Perusing the text of that conversation from 2009 I dug out my youthful four-point philosophy. It was a shortcode for how to live which I took to heart at the time.

My original four-point philosophy

1) Do what makes you happy
2) Try not to harm others
3) Remember those who have provided for you
4) Give back on a larger scale when you can

In response to this, my wise friend said:

“Great philosophy but what’s the point? Who are you doing it for? It answers the question ‘How should I live?’ but not ‘Why am I here?’ or ‘What happens when I die?’ Maybe you’d say we’re here for no reason and it’s just random chance and when we die we just rot. But if those statements are true, why does it matter what you do? “

The friend was pointing out that my four-point philosophy does not contain a reason to be. It is pretty much a to-do list, and as such, wouldn’t stand up as a code for life when things get difficult. The four points contain no substantive force to keep motivation. One’s underlying motivation is important. The often misunderstood German philosopher Nietzsche put it:

He who has a why to live for can bear almost any how

There is possibly some debate on what Nietzche meant specifically, but I’ll take it as follows: if you have a reason to live you can bear any manner of living.

As a slight aside, I have been thinking recently about technological convergence, the ever-ubiquitous tracking and the perhaps fanciful concept of the Singularity. I am struggling to work out whether the unstoppable march of technology will reveal higher truths over time, or just complicate our human quest for such knowledge. Will there be more need for a why to live in the not too distant and potentially dystopian future?

The direction of my musings in 2020

As we get started on this new and exciting decade, I plan to revisit some ideas about belief, faith and the notion of one or more Gods. Following that, I’ll feel more prepared for a dive into the literature on consciousness and the essence of being Human. Essentially, I wish to explore what it means to be a Human Being in the technologically enhanced reality we increasingly find ourselves in.

Therefore, the aim for my more philosophical musings in 2020 is two-fold; primarily to work out what the driving force of my life is.
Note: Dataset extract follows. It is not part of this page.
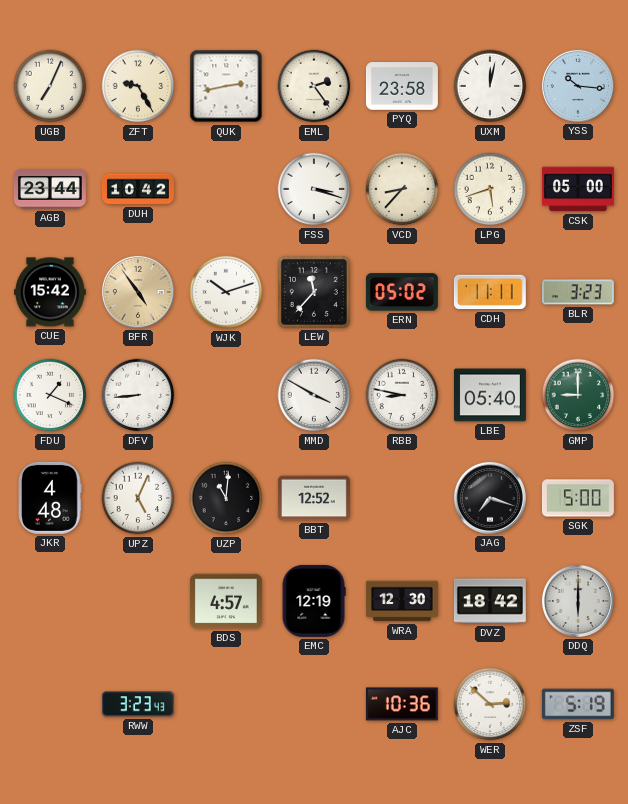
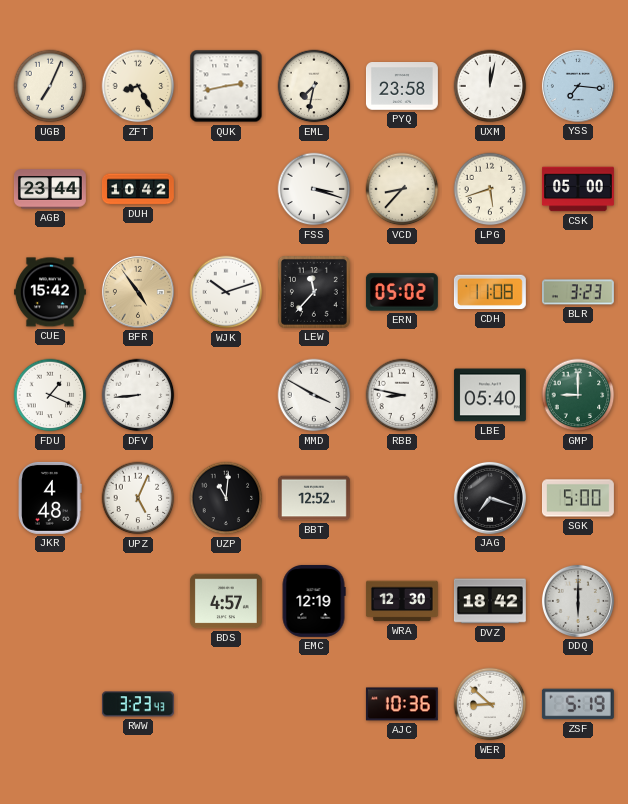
ZFT: 9:25 -> 8:25
EML: 2:24 -> 7:32
YSS: 10:16 -> 7:16
CDH: 11:11 -> 11:08
WER: 2:52 -> 8:52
Not necessarily why I am here but in a more practical sense, what is the why to live for. In tandem with this, I want to solidify a position on whether I am a techno-optimist or truly believe that we are doomed to be the architects of our own destruction.

4 thoughts on “2020: A year for Exploring more Philosophy”

  1. What does it matter Why we are here. We are and therefore have to get on with being and mostly to feel good internally most of us need to feel we are achieving something either creative or seeing gratitude of others from our actions. We are hard wired to achieve–just watch a child learning a new skill such as walking.

    1. Hi, thanks for this.

      I would disagree we are hard wired to achieve, unless by achieve you mean ‘attempt to survive’. It matters why we are here because people who have a strong ‘why to live’ or rather, purpose, are better equipped to deal with whatever life throws at them.

      Cam

  2. I agree that what is most important to us as individuals is largely a matter for our own discretion, and that the “why” for each of us must, of necessity, be determined by our own wits and life experience, but one of the most well known axioms in philosophy states that “the unexamined life is not worth living.” Whether or not we choose to examine the “why” of our existence or to pay any attention at all to what our distinctive human nature has “hard-wired” into it, plodding along mindlessly or oblivious to any sort of significance that our lives might have as a result of choosing to live mindfully instead, if nothing else, mitigates the potential benefits of what life COULD be about for each of us, and it seems to me that we ought to give serious consideration to figuring out what it is that makes living significant.

    Carl Jung, the famous Swiss psychiatrist and author, once wrote, “The sole purpose of human existence is to kindle a light in the darkness of mere being.” I’m with Jung on that.

    Thanks for you attention to my writing and I look forward to reading more here in the coming year…..John H.